Build a working Retrieval-Augmented Generation pipeline over a real document set (50 markdown documents on a domain of your choosing — see the kit, or pick your own corpus and link it in the README).
Required
- Pipeline: chunking → embeddings → retrieval → answer-generation. Pick stack freely (any LLM, any vector store).
- Eval set: ≥30 question/answer pairs, sourced from real users where possible. Report Recall@10 *and* MRR (or equivalent ranking metric).
- One iteration: change one design knob (chunk size, embedding model, retriever, reranker, prompt) and report before/after on the same eval set. Honest negatives count — document one ablation that didn't pan out.
- Faithfulness check: any approach is fine — LLM-as-judge with anchors, deterministic check against gold spans, or human spot-check ≥10 outputs. Report the metric you chose and why.
- Latency budget: name a target p95 latency (e.g. ≤2s) and report whether you hit it. If you didn't, name the bottleneck.
- Cost discipline: show one production-grade cost choice.
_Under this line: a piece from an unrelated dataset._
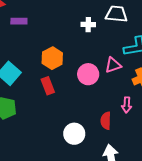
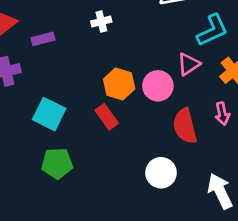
white cross: (88, 25) -> (101, 21), moved
orange hexagon: (52, 58) -> (119, 84), moved
red semicircle: (106, 121) -> (185, 126), moved, size x1.4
Examples: prompt caching with `cache_control` + reported `cache_read_input_tokens`, batch processing, or a smaller model for retrieval scoring. Tell us what you chose and why.
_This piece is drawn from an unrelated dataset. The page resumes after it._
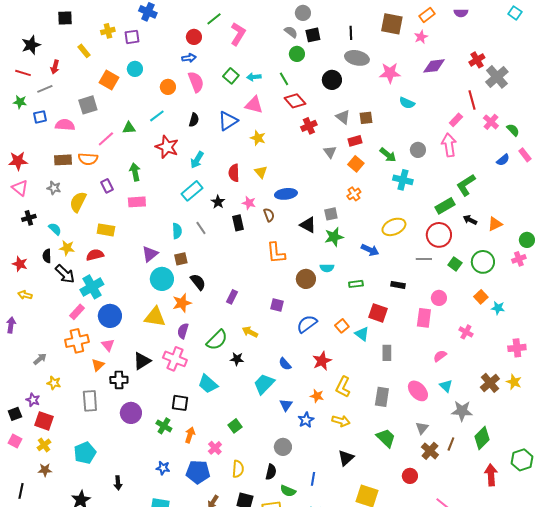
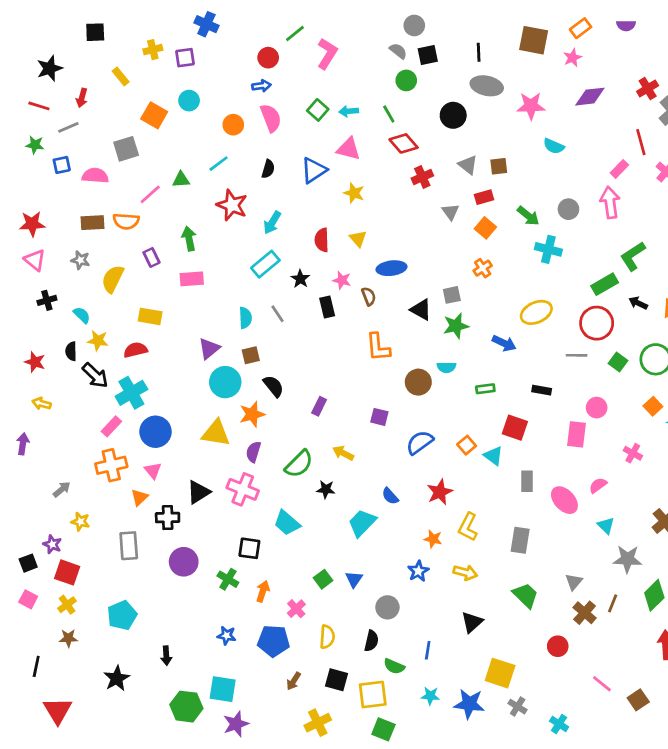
pink ellipse: (418, 391) -> (564, 500), moved
blue triangle: (286, 405) -> (354, 579), moved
- At least one native API capability used appropriately for the task (citations, structured outputs, extended thinking, batch, or tool use). Tell us which and why.
- README that runs the system end-to-end in <5 minutes from a clean clone.
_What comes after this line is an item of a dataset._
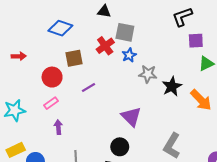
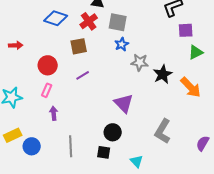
red cross: (105, 46) -> (89, 21), moved
brown square: (74, 58) -> (79, 46), moved
pink rectangle: (51, 103) -> (47, 90), turned -32

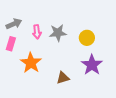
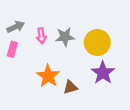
yellow circle: (87, 38) -> (97, 42), size x1.5
orange star: (31, 63) -> (48, 76), moved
- 60-second walkthrough video.
- ≤600-word narrative explaining the choices, the failure modes you found, and what you would change next.
Out of scope
- UI polish — a CLI or minimal web UI is fine.
- Auth, multi-user, or production deploy.
- Fine-tuning. Foundations is about prompting + retrieval discipline.
How it's graded
One rubric — Engineering Foundations — applied at full weight. Four criteria: build quality (30%), end-to-end evals (25%), code clarity (20%), build narrative (25%). Each criterion is scored 0–5 with a written rationale by the grader.